:: Description of the task ::
Go through the entries below and tally the lines holding "Create"; please reply with the number only.

*** Opening of Data supplied ***

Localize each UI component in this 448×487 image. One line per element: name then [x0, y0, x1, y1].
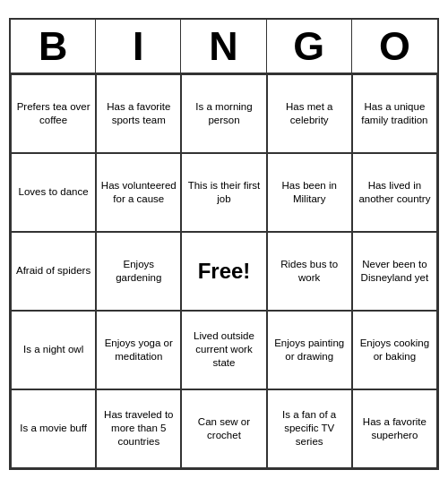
bingo-cell-9[interactable]: Has lived in another country — [352, 153, 437, 232]
bingo-cell-14[interactable]: Never been to Disneyland yet — [352, 232, 437, 311]
bingo-cell-6[interactable]: Has volunteered for a cause — [96, 153, 181, 232]
bingo-cell-5[interactable]: Loves to dance — [11, 153, 96, 232]
bingo-cell-17[interactable]: Lived outside current work state — [181, 311, 266, 389]
bingo-cell-19[interactable]: Enjoys cooking or baking — [352, 311, 437, 389]
bingo-cell-2[interactable]: Is a morning person — [181, 74, 266, 153]
bingo-letter-g: G — [267, 20, 352, 73]
bingo-cell-18[interactable]: Enjoys painting or drawing — [267, 311, 352, 389]
bingo-letter-n: N — [181, 20, 266, 73]
bingo-cell-16[interactable]: Enjoys yoga or meditation — [96, 311, 181, 389]
bingo-cell-11[interactable]: Enjoys gardening — [96, 232, 181, 311]
bingo-cell-21[interactable]: Has traveled to more than 5 countries — [96, 389, 181, 468]
bingo-cell-3[interactable]: Has met a celebrity — [267, 74, 352, 153]
bingo-cell-13[interactable]: Rides bus to work — [267, 232, 352, 311]
bingo-cell-7[interactable]: This is their first job — [181, 153, 266, 232]
bingo-cell-24[interactable]: Has a favorite superhero — [352, 389, 437, 468]
bingo-cell-12[interactable]: Free! — [181, 232, 266, 311]
bingo-grid: Prefers tea over coffeeHas a favorite sp… — [11, 74, 437, 468]
bingo-cell-0[interactable]: Prefers tea over coffee — [11, 74, 96, 153]
bingo-cell-20[interactable]: Is a movie buff — [11, 389, 96, 468]
bingo-card: BINGO Prefers tea over coffeeHas a favor… — [9, 18, 439, 470]
bingo-cell-4[interactable]: Has a unique family tradition — [352, 74, 437, 153]
bingo-header: BINGO — [11, 20, 437, 74]
bingo-cell-22[interactable]: Can sew or crochet — [181, 389, 266, 468]
bingo-cell-23[interactable]: Is a fan of a specific TV series — [267, 389, 352, 468]
bingo-letter-o: O — [352, 20, 437, 73]
bingo-cell-8[interactable]: Has been in Military — [267, 153, 352, 232]
bingo-letter-b: B — [11, 20, 96, 73]
bingo-cell-10[interactable]: Afraid of spiders — [11, 232, 96, 311]
bingo-cell-15[interactable]: Is a night owl — [11, 311, 96, 389]
bingo-letter-i: I — [96, 20, 181, 73]
bingo-cell-1[interactable]: Has a favorite sports team — [96, 74, 181, 153]
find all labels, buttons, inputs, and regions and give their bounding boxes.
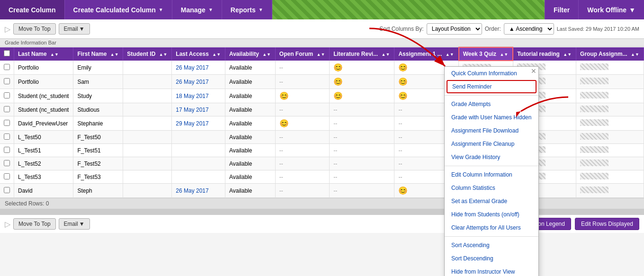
- row-checkbox[interactable]: [4, 173, 10, 179]
- row-checkbox-cell[interactable]: [0, 89, 14, 103]
- table-cell: Available: [225, 89, 275, 103]
- table-cell: 😊: [330, 75, 394, 89]
- reports-btn[interactable]: Reports ▼: [222, 0, 272, 19]
- last-access-link[interactable]: 26 May 2017: [176, 64, 208, 71]
- smiley-icon: 😊: [398, 63, 408, 71]
- col-student-id[interactable]: Student ID ▲▼: [123, 47, 172, 61]
- row-checkbox[interactable]: [4, 187, 10, 193]
- row-checkbox-cell[interactable]: [0, 184, 14, 198]
- hatch-pattern: [580, 63, 608, 70]
- dash-value: --: [398, 107, 402, 113]
- work-offline-btn[interactable]: Work Offline ▼: [578, 0, 644, 19]
- row-checkbox-cell[interactable]: [0, 103, 14, 116]
- table-cell: 18 May 2017: [172, 89, 225, 103]
- filter-btn[interactable]: Filter: [545, 0, 578, 19]
- smiley-icon: 😊: [398, 92, 408, 100]
- context-menu-item[interactable]: Column Statistics: [445, 181, 538, 195]
- last-access-link[interactable]: 26 May 2017: [176, 187, 208, 194]
- context-menu: ✕ Quick Column InformationSend ReminderG…: [444, 66, 539, 233]
- table-cell: Student (nc_student: [14, 103, 73, 116]
- row-checkbox-cell[interactable]: [0, 116, 14, 131]
- table-cell: L_Test53: [14, 170, 73, 184]
- smiley-icon: 😊: [398, 187, 408, 195]
- table-cell: F_Test50: [73, 131, 123, 144]
- dash-value: --: [279, 147, 283, 154]
- row-checkbox-cell[interactable]: [0, 61, 14, 75]
- row-checkbox[interactable]: [4, 147, 10, 153]
- last-access-link[interactable]: 26 May 2017: [176, 79, 208, 85]
- row-checkbox[interactable]: [4, 134, 10, 140]
- horizontal-scrollbar[interactable]: [0, 209, 644, 214]
- context-menu-item[interactable]: Grade Attempts: [445, 98, 538, 111]
- col-last-access[interactable]: Last Access ▲▼: [172, 47, 225, 61]
- table-cell: --: [275, 131, 329, 144]
- last-access-link[interactable]: 29 May 2017: [176, 120, 208, 127]
- create-calculated-column-btn[interactable]: Create Calculated Column ▼: [65, 0, 172, 19]
- close-icon[interactable]: ✕: [531, 68, 537, 74]
- sort-icon: ▲▼: [500, 52, 508, 57]
- hatch-pattern: [580, 146, 608, 153]
- table-cell: [576, 75, 644, 89]
- table-cell: Available: [225, 144, 275, 157]
- context-menu-item[interactable]: Edit Column Information: [445, 168, 538, 181]
- col-group-assignment[interactable]: Group Assignm... ▲▼: [576, 47, 644, 61]
- last-access-link[interactable]: 17 May 2017: [176, 107, 208, 113]
- edit-rows-displayed-button[interactable]: Edit Rows Displayed: [575, 218, 639, 230]
- table-cell: Available: [225, 184, 275, 198]
- row-checkbox[interactable]: [4, 78, 10, 84]
- row-checkbox-cell[interactable]: [0, 75, 14, 89]
- context-menu-item[interactable]: Hide from Students (on/off): [445, 208, 538, 221]
- col-first-name[interactable]: First Name ▲▼: [73, 47, 123, 61]
- select-all-checkbox[interactable]: [4, 50, 10, 56]
- col-assignment1[interactable]: Assignment 1 ... ▲▼: [394, 47, 459, 61]
- selected-rows-bar: Selected Rows: 0: [0, 198, 644, 209]
- row-checkbox[interactable]: [4, 64, 10, 70]
- create-column-btn[interactable]: Create Column: [0, 0, 65, 19]
- context-menu-item[interactable]: View Grade History: [445, 151, 538, 164]
- context-menu-item[interactable]: Quick Column Information: [445, 67, 538, 80]
- col-last-name[interactable]: Last Name ▲▼: [14, 47, 73, 61]
- dash-value: --: [279, 187, 283, 194]
- manage-btn[interactable]: Manage ▼: [172, 0, 222, 19]
- context-menu-item[interactable]: Set as External Grade: [445, 195, 538, 208]
- table-cell: [172, 144, 225, 157]
- hatch-pattern: [580, 106, 608, 112]
- context-menu-item[interactable]: Clear Attempts for All Users: [445, 221, 538, 233]
- table-cell: Available: [225, 75, 275, 89]
- email-button[interactable]: Email ▼: [59, 23, 90, 35]
- row-checkbox-cell[interactable]: [0, 157, 14, 170]
- row-checkbox[interactable]: [4, 92, 10, 98]
- table-cell: [123, 116, 172, 131]
- row-checkbox-cell[interactable]: [0, 170, 14, 184]
- smiley-icon: 😊: [279, 92, 289, 100]
- table-cell: [576, 116, 644, 131]
- smiley-icon: 😊: [333, 63, 343, 71]
- context-menu-item[interactable]: Assignment File Cleanup: [445, 137, 538, 151]
- select-all-checkbox-col[interactable]: [0, 47, 14, 61]
- table-cell: --: [330, 103, 394, 116]
- order-select[interactable]: ▲ Ascending: [504, 23, 554, 35]
- row-checkbox[interactable]: [4, 160, 10, 166]
- table-cell: --: [330, 157, 394, 170]
- row-checkbox[interactable]: [4, 120, 10, 126]
- context-menu-item[interactable]: Send Reminder: [447, 80, 537, 93]
- col-tutorial-reading[interactable]: Tutorial reading ▲▼: [513, 47, 576, 61]
- table-cell: 😊: [330, 89, 394, 103]
- row-checkbox[interactable]: [4, 106, 10, 112]
- col-open-forum[interactable]: Open Forum ▲▼: [275, 47, 329, 61]
- bottom-move-to-top-button[interactable]: Move To Top: [13, 218, 56, 230]
- col-literature-review[interactable]: Literature Revi... ▲▼: [330, 47, 394, 61]
- bottom-email-button[interactable]: Email ▼: [59, 218, 90, 230]
- row-checkbox-cell[interactable]: [0, 131, 14, 144]
- context-menu-item[interactable]: Assignment File Download: [445, 124, 538, 137]
- table-cell: 17 May 2017: [172, 103, 225, 116]
- toolbar-right: Sort Columns By: Layout Position Order: …: [379, 23, 639, 35]
- dash-value: --: [279, 107, 283, 113]
- row-checkbox-cell[interactable]: [0, 144, 14, 157]
- context-menu-item[interactable]: Grade with User Names Hidden: [445, 111, 538, 124]
- move-to-top-button[interactable]: Move To Top: [13, 23, 56, 35]
- col-week3-quiz[interactable]: Week 3 Quiz ▲▼: [459, 47, 513, 61]
- last-access-link[interactable]: 18 May 2017: [176, 93, 208, 99]
- col-availability[interactable]: Availability ▲▼: [225, 47, 275, 61]
- sort-columns-select[interactable]: Layout Position: [427, 23, 482, 35]
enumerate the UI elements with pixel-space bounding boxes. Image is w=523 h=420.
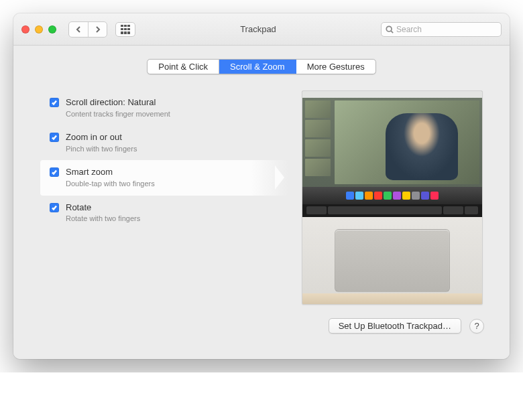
preview-desk	[302, 293, 482, 304]
chevron-left-icon	[75, 26, 82, 33]
traffic-lights	[21, 25, 56, 33]
tab-bar: Point & Click Scroll & Zoom More Gesture…	[13, 59, 510, 74]
option-label: Zoom in or out	[66, 132, 279, 143]
option-rotate[interactable]: Rotate Rotate with two fingers	[40, 196, 288, 230]
close-button[interactable]	[21, 25, 30, 33]
window-title: Trackpad	[141, 24, 375, 34]
preview-thumbnail	[305, 139, 331, 157]
checkbox-rotate[interactable]	[50, 203, 59, 212]
minimize-button[interactable]	[35, 25, 43, 33]
preview-thumbnail	[305, 100, 331, 118]
gesture-preview	[302, 90, 483, 305]
preview-trackpad-area	[302, 217, 482, 304]
preview-menubar	[302, 91, 482, 98]
preview-thumbnail	[305, 120, 331, 137]
checkbox-zoom[interactable]	[50, 133, 59, 142]
dock-icon	[430, 192, 439, 200]
titlebar: Trackpad	[13, 13, 510, 46]
option-scroll-direction[interactable]: Scroll direction: Natural Content tracks…	[40, 90, 288, 125]
svg-point-0	[386, 26, 392, 31]
option-description: Double-tap with two fingers	[66, 179, 279, 188]
dock-icon	[393, 192, 401, 200]
search-field[interactable]	[381, 22, 502, 37]
preview-touchbar	[302, 204, 482, 217]
dock-icon	[384, 192, 392, 200]
option-zoom[interactable]: Zoom in or out Pinch with two fingers	[40, 125, 288, 160]
segmented-control: Point & Click Scroll & Zoom More Gesture…	[147, 59, 375, 74]
show-all-button[interactable]	[115, 22, 135, 37]
checkmark-icon	[51, 169, 58, 176]
option-text: Smart zoom Double-tap with two fingers	[66, 167, 279, 188]
checkmark-icon	[51, 204, 58, 211]
preview-person	[386, 113, 458, 180]
touchbar-item	[306, 206, 327, 214]
checkmark-icon	[51, 134, 58, 141]
dock-icon	[402, 192, 410, 200]
search-input[interactable]	[396, 25, 497, 34]
search-icon	[386, 25, 394, 33]
option-description: Rotate with two fingers	[66, 214, 279, 223]
content-area: Point & Click Scroll & Zoom More Gesture…	[13, 46, 510, 359]
tab-point-click[interactable]: Point & Click	[148, 60, 219, 74]
option-smart-zoom[interactable]: Smart zoom Double-tap with two fingers	[40, 160, 288, 195]
grid-icon	[121, 25, 130, 34]
preview-photo	[335, 100, 479, 184]
zoom-button[interactable]	[48, 25, 56, 33]
preferences-window: Trackpad Point & Click Scroll & Zoom Mor…	[13, 13, 510, 359]
dock-icon	[346, 192, 354, 200]
option-text: Scroll direction: Natural Content tracks…	[66, 97, 279, 119]
dock-icon	[421, 192, 429, 200]
preview-trackpad	[335, 229, 450, 292]
option-text: Zoom in or out Pinch with two fingers	[66, 132, 279, 153]
options-list: Scroll direction: Natural Content tracks…	[40, 90, 288, 305]
checkmark-icon	[51, 99, 58, 106]
dock-icon	[374, 192, 382, 200]
preview-dock	[302, 187, 482, 204]
footer: Set Up Bluetooth Trackpad… ?	[13, 305, 510, 346]
option-description: Content tracks finger movement	[66, 109, 279, 119]
back-button[interactable]	[69, 22, 88, 37]
preview-screen	[302, 91, 482, 187]
preview-sidebar	[305, 100, 331, 184]
tab-more-gestures[interactable]: More Gestures	[296, 60, 375, 74]
checkbox-smart-zoom[interactable]	[50, 167, 59, 177]
dock-icon	[412, 192, 420, 200]
option-label: Rotate	[66, 202, 279, 214]
option-description: Pinch with two fingers	[66, 144, 279, 153]
setup-bluetooth-button[interactable]: Set Up Bluetooth Trackpad…	[329, 318, 461, 334]
checkbox-scroll-direction[interactable]	[50, 98, 59, 107]
dock-icon	[365, 192, 373, 200]
preview-thumbnail	[305, 159, 331, 176]
option-label: Smart zoom	[66, 167, 279, 178]
main-area: Scroll direction: Natural Content tracks…	[13, 90, 510, 305]
tab-scroll-zoom[interactable]: Scroll & Zoom	[219, 60, 296, 74]
touchbar-item	[443, 206, 463, 214]
nav-buttons	[68, 21, 107, 38]
help-button[interactable]: ?	[469, 319, 484, 334]
touchbar-item	[328, 206, 442, 214]
forward-button[interactable]	[88, 22, 107, 37]
chevron-right-icon	[95, 26, 101, 33]
svg-line-1	[391, 31, 393, 33]
dock-icon	[355, 192, 363, 200]
option-text: Rotate Rotate with two fingers	[66, 202, 279, 224]
touchbar-item	[465, 206, 478, 214]
option-label: Scroll direction: Natural	[66, 97, 279, 109]
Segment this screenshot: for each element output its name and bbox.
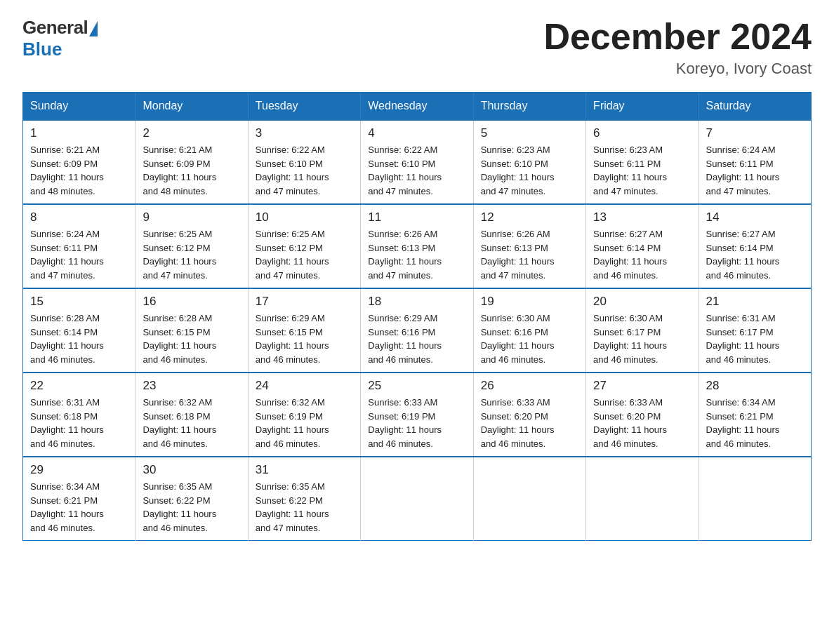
day-info: Sunrise: 6:29 AM Sunset: 6:16 PM Dayligh… [368, 311, 465, 366]
day-info: Sunrise: 6:31 AM Sunset: 6:17 PM Dayligh… [706, 311, 804, 366]
day-info: Sunrise: 6:28 AM Sunset: 6:14 PM Dayligh… [30, 311, 128, 366]
day-info: Sunrise: 6:27 AM Sunset: 6:14 PM Dayligh… [593, 227, 691, 282]
calendar-table: SundayMondayTuesdayWednesdayThursdayFrid… [22, 92, 812, 541]
day-info: Sunrise: 6:26 AM Sunset: 6:13 PM Dayligh… [481, 227, 578, 282]
day-info: Sunrise: 6:34 AM Sunset: 6:21 PM Dayligh… [706, 396, 804, 450]
day-info: Sunrise: 6:34 AM Sunset: 6:21 PM Dayligh… [30, 480, 128, 535]
day-cell [473, 457, 585, 541]
day-number: 24 [256, 379, 353, 393]
day-cell: 26Sunrise: 6:33 AM Sunset: 6:20 PM Dayli… [473, 373, 585, 457]
day-number: 25 [368, 379, 465, 393]
day-info: Sunrise: 6:35 AM Sunset: 6:22 PM Dayligh… [256, 480, 353, 535]
day-info: Sunrise: 6:32 AM Sunset: 6:19 PM Dayligh… [256, 396, 353, 450]
day-info: Sunrise: 6:22 AM Sunset: 6:10 PM Dayligh… [256, 143, 353, 198]
day-cell: 23Sunrise: 6:32 AM Sunset: 6:18 PM Dayli… [135, 373, 248, 457]
day-number: 4 [368, 126, 465, 140]
day-cell: 7Sunrise: 6:24 AM Sunset: 6:11 PM Daylig… [699, 120, 811, 204]
day-number: 11 [368, 210, 465, 224]
header-cell-wednesday: Wednesday [361, 93, 473, 121]
day-cell: 29Sunrise: 6:34 AM Sunset: 6:21 PM Dayli… [23, 457, 135, 541]
calendar-title: December 2024 [543, 17, 812, 57]
logo-general-text: General [22, 17, 88, 39]
day-info: Sunrise: 6:32 AM Sunset: 6:18 PM Dayligh… [143, 396, 240, 450]
day-number: 31 [256, 463, 353, 477]
week-row-2: 8Sunrise: 6:24 AM Sunset: 6:11 PM Daylig… [23, 204, 812, 288]
day-number: 8 [30, 210, 128, 224]
day-number: 17 [256, 295, 353, 309]
day-info: Sunrise: 6:24 AM Sunset: 6:11 PM Dayligh… [30, 227, 128, 282]
day-cell: 30Sunrise: 6:35 AM Sunset: 6:22 PM Dayli… [135, 457, 248, 541]
day-cell [699, 457, 811, 541]
day-cell [586, 457, 699, 541]
day-cell: 13Sunrise: 6:27 AM Sunset: 6:14 PM Dayli… [586, 204, 699, 288]
day-info: Sunrise: 6:23 AM Sunset: 6:10 PM Dayligh… [481, 143, 578, 198]
day-info: Sunrise: 6:29 AM Sunset: 6:15 PM Dayligh… [256, 311, 353, 366]
day-info: Sunrise: 6:26 AM Sunset: 6:13 PM Dayligh… [368, 227, 465, 282]
day-cell: 22Sunrise: 6:31 AM Sunset: 6:18 PM Dayli… [23, 373, 135, 457]
day-cell: 25Sunrise: 6:33 AM Sunset: 6:19 PM Dayli… [361, 373, 473, 457]
day-cell: 27Sunrise: 6:33 AM Sunset: 6:20 PM Dayli… [586, 373, 699, 457]
day-info: Sunrise: 6:30 AM Sunset: 6:17 PM Dayligh… [593, 311, 691, 366]
day-info: Sunrise: 6:33 AM Sunset: 6:20 PM Dayligh… [481, 396, 578, 450]
day-number: 3 [256, 126, 353, 140]
day-cell: 6Sunrise: 6:23 AM Sunset: 6:11 PM Daylig… [586, 120, 699, 204]
day-cell: 12Sunrise: 6:26 AM Sunset: 6:13 PM Dayli… [473, 204, 585, 288]
day-number: 14 [706, 210, 804, 224]
day-cell: 21Sunrise: 6:31 AM Sunset: 6:17 PM Dayli… [699, 288, 811, 373]
day-cell: 28Sunrise: 6:34 AM Sunset: 6:21 PM Dayli… [699, 373, 811, 457]
day-number: 13 [593, 210, 691, 224]
day-info: Sunrise: 6:21 AM Sunset: 6:09 PM Dayligh… [143, 143, 240, 198]
day-number: 21 [706, 295, 804, 309]
day-info: Sunrise: 6:25 AM Sunset: 6:12 PM Dayligh… [143, 227, 240, 282]
day-cell: 20Sunrise: 6:30 AM Sunset: 6:17 PM Dayli… [586, 288, 699, 373]
day-number: 28 [706, 379, 804, 393]
day-info: Sunrise: 6:33 AM Sunset: 6:19 PM Dayligh… [368, 396, 465, 450]
header-cell-friday: Friday [586, 93, 699, 121]
day-cell: 1Sunrise: 6:21 AM Sunset: 6:09 PM Daylig… [23, 120, 135, 204]
week-row-1: 1Sunrise: 6:21 AM Sunset: 6:09 PM Daylig… [23, 120, 812, 204]
day-number: 6 [593, 126, 691, 140]
day-number: 22 [30, 379, 128, 393]
day-cell: 19Sunrise: 6:30 AM Sunset: 6:16 PM Dayli… [473, 288, 585, 373]
day-cell: 8Sunrise: 6:24 AM Sunset: 6:11 PM Daylig… [23, 204, 135, 288]
day-info: Sunrise: 6:23 AM Sunset: 6:11 PM Dayligh… [593, 143, 691, 198]
day-number: 9 [143, 210, 240, 224]
day-number: 29 [30, 463, 128, 477]
week-row-4: 22Sunrise: 6:31 AM Sunset: 6:18 PM Dayli… [23, 373, 812, 457]
day-number: 27 [593, 379, 691, 393]
header-cell-saturday: Saturday [699, 93, 811, 121]
day-cell: 9Sunrise: 6:25 AM Sunset: 6:12 PM Daylig… [135, 204, 248, 288]
day-cell: 31Sunrise: 6:35 AM Sunset: 6:22 PM Dayli… [248, 457, 360, 541]
day-number: 7 [706, 126, 804, 140]
day-number: 2 [143, 126, 240, 140]
day-cell: 14Sunrise: 6:27 AM Sunset: 6:14 PM Dayli… [699, 204, 811, 288]
day-number: 30 [143, 463, 240, 477]
logo-triangle-icon [89, 21, 98, 36]
day-info: Sunrise: 6:31 AM Sunset: 6:18 PM Dayligh… [30, 396, 128, 450]
day-number: 16 [143, 295, 240, 309]
calendar-subtitle: Koreyo, Ivory Coast [543, 60, 812, 78]
day-info: Sunrise: 6:33 AM Sunset: 6:20 PM Dayligh… [593, 396, 691, 450]
day-cell: 15Sunrise: 6:28 AM Sunset: 6:14 PM Dayli… [23, 288, 135, 373]
week-row-3: 15Sunrise: 6:28 AM Sunset: 6:14 PM Dayli… [23, 288, 812, 373]
day-info: Sunrise: 6:30 AM Sunset: 6:16 PM Dayligh… [481, 311, 578, 366]
header-cell-thursday: Thursday [473, 93, 585, 121]
day-cell: 16Sunrise: 6:28 AM Sunset: 6:15 PM Dayli… [135, 288, 248, 373]
day-cell: 17Sunrise: 6:29 AM Sunset: 6:15 PM Dayli… [248, 288, 360, 373]
page-header: General Blue December 2024 Koreyo, Ivory… [22, 17, 812, 78]
day-info: Sunrise: 6:22 AM Sunset: 6:10 PM Dayligh… [368, 143, 465, 198]
title-block: December 2024 Koreyo, Ivory Coast [543, 17, 812, 78]
day-number: 1 [30, 126, 128, 140]
day-cell: 4Sunrise: 6:22 AM Sunset: 6:10 PM Daylig… [361, 120, 473, 204]
day-info: Sunrise: 6:21 AM Sunset: 6:09 PM Dayligh… [30, 143, 128, 198]
logo-blue-text: Blue [22, 39, 62, 60]
day-cell: 18Sunrise: 6:29 AM Sunset: 6:16 PM Dayli… [361, 288, 473, 373]
day-number: 23 [143, 379, 240, 393]
day-cell: 10Sunrise: 6:25 AM Sunset: 6:12 PM Dayli… [248, 204, 360, 288]
header-cell-tuesday: Tuesday [248, 93, 360, 121]
day-cell: 24Sunrise: 6:32 AM Sunset: 6:19 PM Dayli… [248, 373, 360, 457]
day-number: 5 [481, 126, 578, 140]
day-info: Sunrise: 6:27 AM Sunset: 6:14 PM Dayligh… [706, 227, 804, 282]
day-cell: 11Sunrise: 6:26 AM Sunset: 6:13 PM Dayli… [361, 204, 473, 288]
day-number: 18 [368, 295, 465, 309]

*** Close of Data supplied ***

:: Answer box ::
2